TEF submissions reveal a range of conceptions of educational gain

A crowdsourced analysis of TEF submissions shows that there is no single working definition of educational gain. Debbie McVitty, Adam Matthews, and James Coe don't find that to be a problem

Adam Matthews is a senior research fellow in the School of Education at the University of Birmingham


James Coe is Associate Editor for research and innovation at Wonkhe, and a partner at Counterculture

Our reading of the TEF submissions’ engagement with the concept of educational gain suggests that there is value for institutions in exploring how educational gain is conceptualised in their context, and how it might be measured or assessed.

The direction of travel, however, is towards institutions using the concept to enhance their own internal shared understanding of the educational endeavour, not towards the higher education sector collectively progressing towards an ever-more refined shared definition of the concept or analytical framework for assessing it.

If this is indeed the case, future iterations of the TEF should encourage assessment panels to make judgements about the quality of thinking and action going into mobilising educational gain to serve broader strategic ends, such as understanding the impact of different pedagogical approaches, or helping students make choices about their own approach to the university experience, rather than judgements about the extent of educational gain the institution is able to demonstrate in its students.

The TEF submissions do, however, offer a diverse range of approaches to assessing educational gain – and surfacing these can help the whole sector learn and reflect as thinking on the topic evolves.

Why was educational gain in TEF in the first place?

Educational gain might be described as the holy grail of higher education quality.

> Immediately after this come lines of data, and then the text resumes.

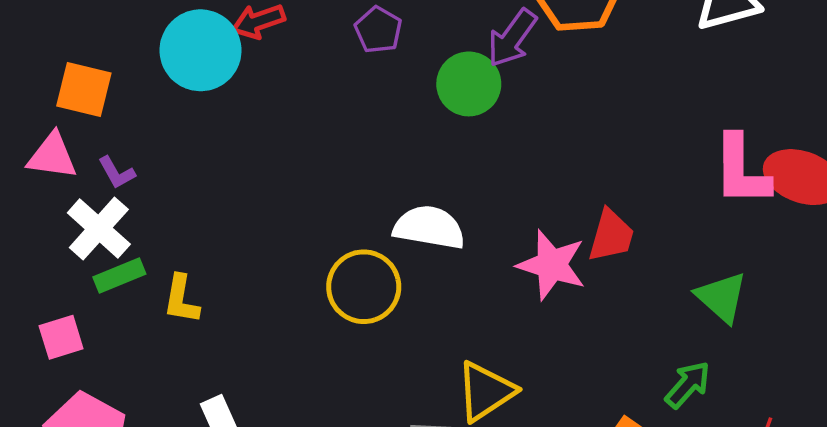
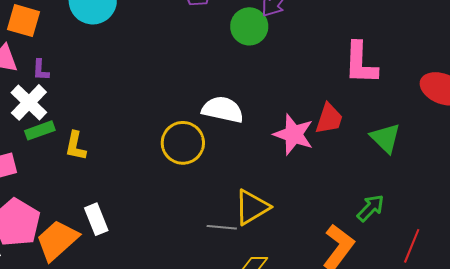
pink L-shape: (741, 170) -> (361, 63), moved
purple L-shape: (117, 173) -> (41, 70), turned 30
green triangle: (722, 297) -> (385, 138), moved

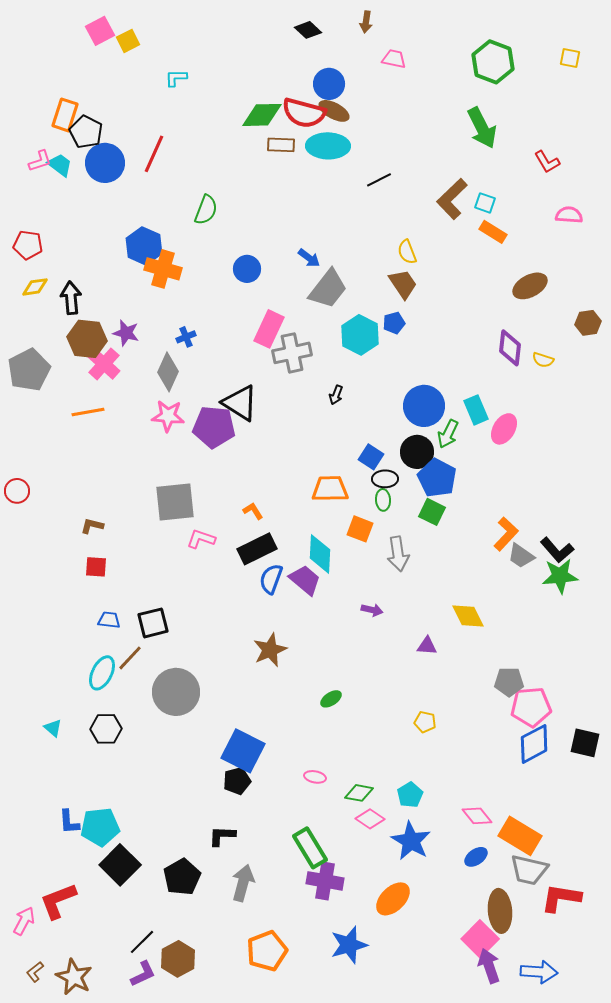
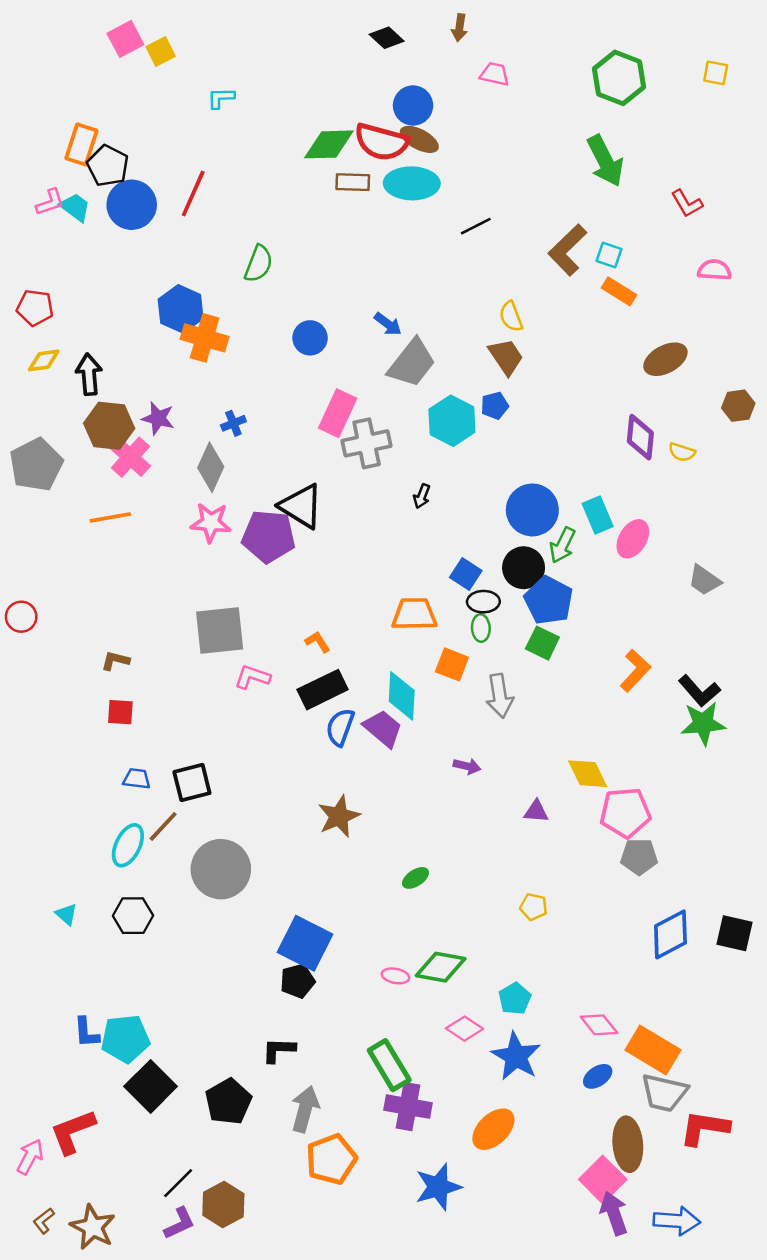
gray trapezoid: (521, 556) -> (704, 580), moved
pink pentagon: (531, 707) -> (625, 813), moved
green diamond: (359, 793) -> (441, 967), moved, size x1.4
orange pentagon: (267, 951) -> (331, 1159), moved

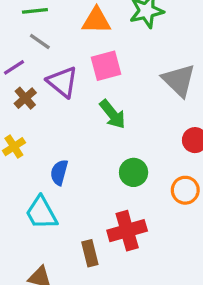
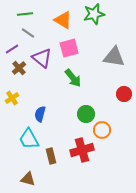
orange triangle: (96, 21) -> (63, 20), turned 30
gray triangle: (179, 80) -> (114, 57), turned -35
orange circle: (185, 190) -> (102, 130), moved
brown rectangle: (90, 253) -> (51, 156), moved

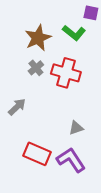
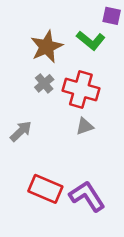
gray triangle: (76, 128) -> (85, 126), moved

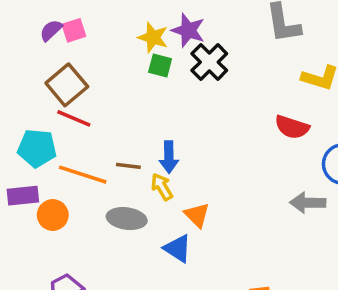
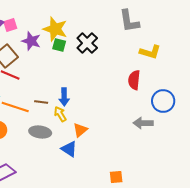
purple star: (188, 30) -> (31, 41), moved
yellow star: (153, 37) -> (55, 29), size x1.4
red semicircle: (292, 127) -> (134, 80), turned 78
orange triangle: (197, 215) -> (80, 130), turned 35

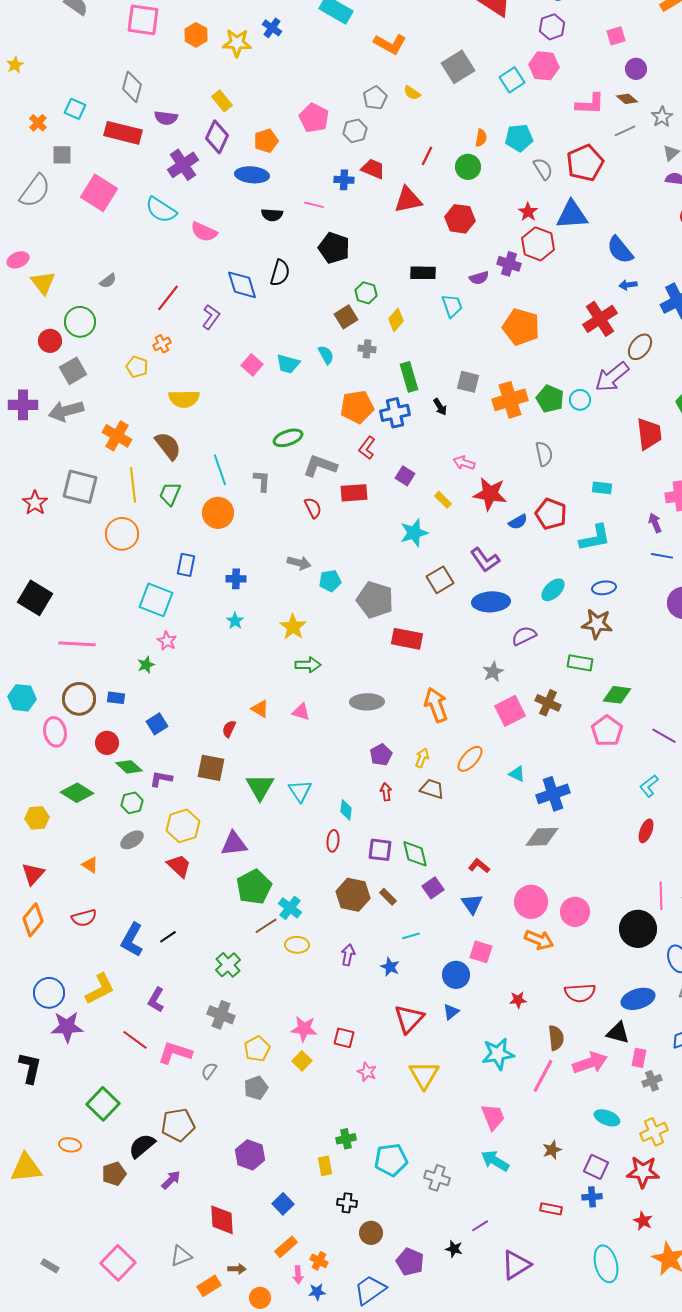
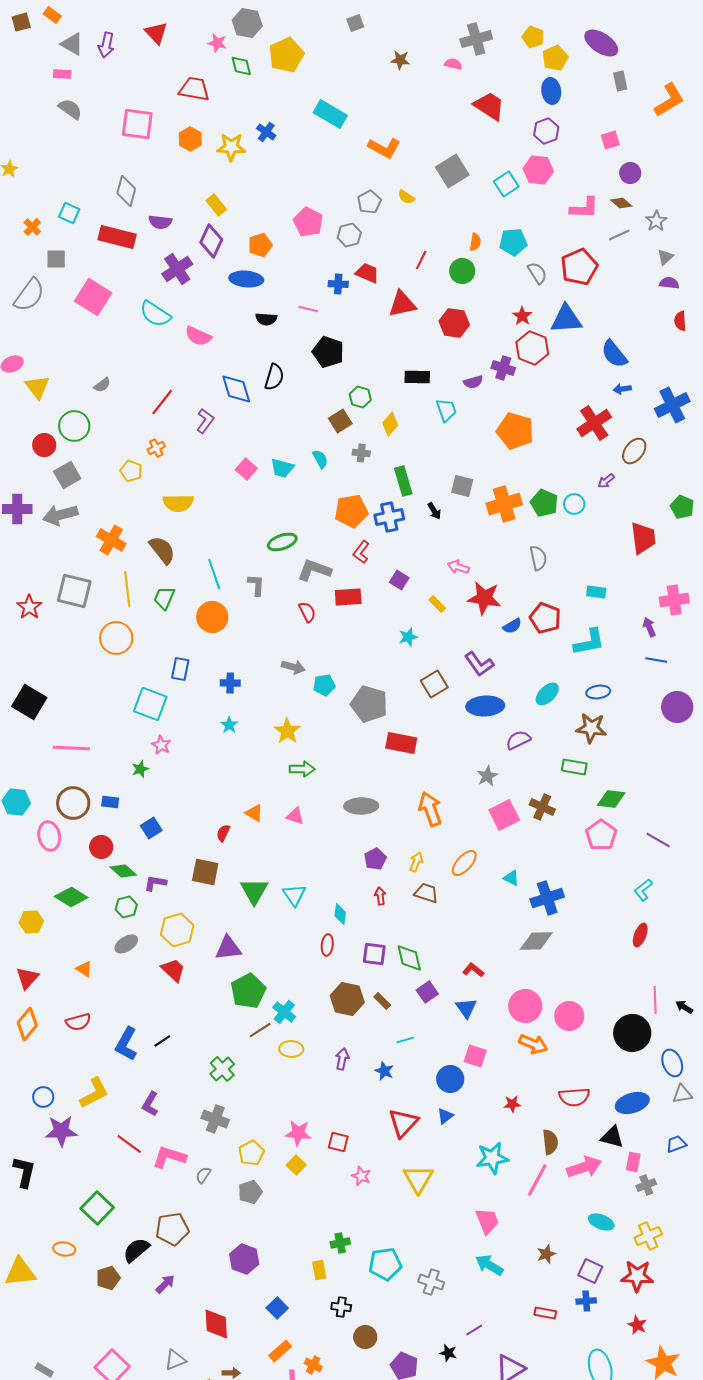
purple arrow: (612, 377) -> (606, 481), size x0.5
cyan star: (414, 533) -> (408, 637), size x0.7
blue circle: (49, 993) -> (43, 1097), size x0.7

If institutions can evidence the gains made by students in their time at university, or, as it is often described, as “distance travelled”, it would provide clear evidence to policymakers, politicians and the electorate that universities should be well-funded and can be trusted to get on with educating students.

In principle, the idea of educational gain is straightforward – a student arrives at university ready to learn and develop and leaves several years later as a graduate. During that time – hopefully – they acquire knowledge, develop skills, and grow in confidence and self-efficacy, mobilising the various different social, cognitive, cultural and affective facets of learning.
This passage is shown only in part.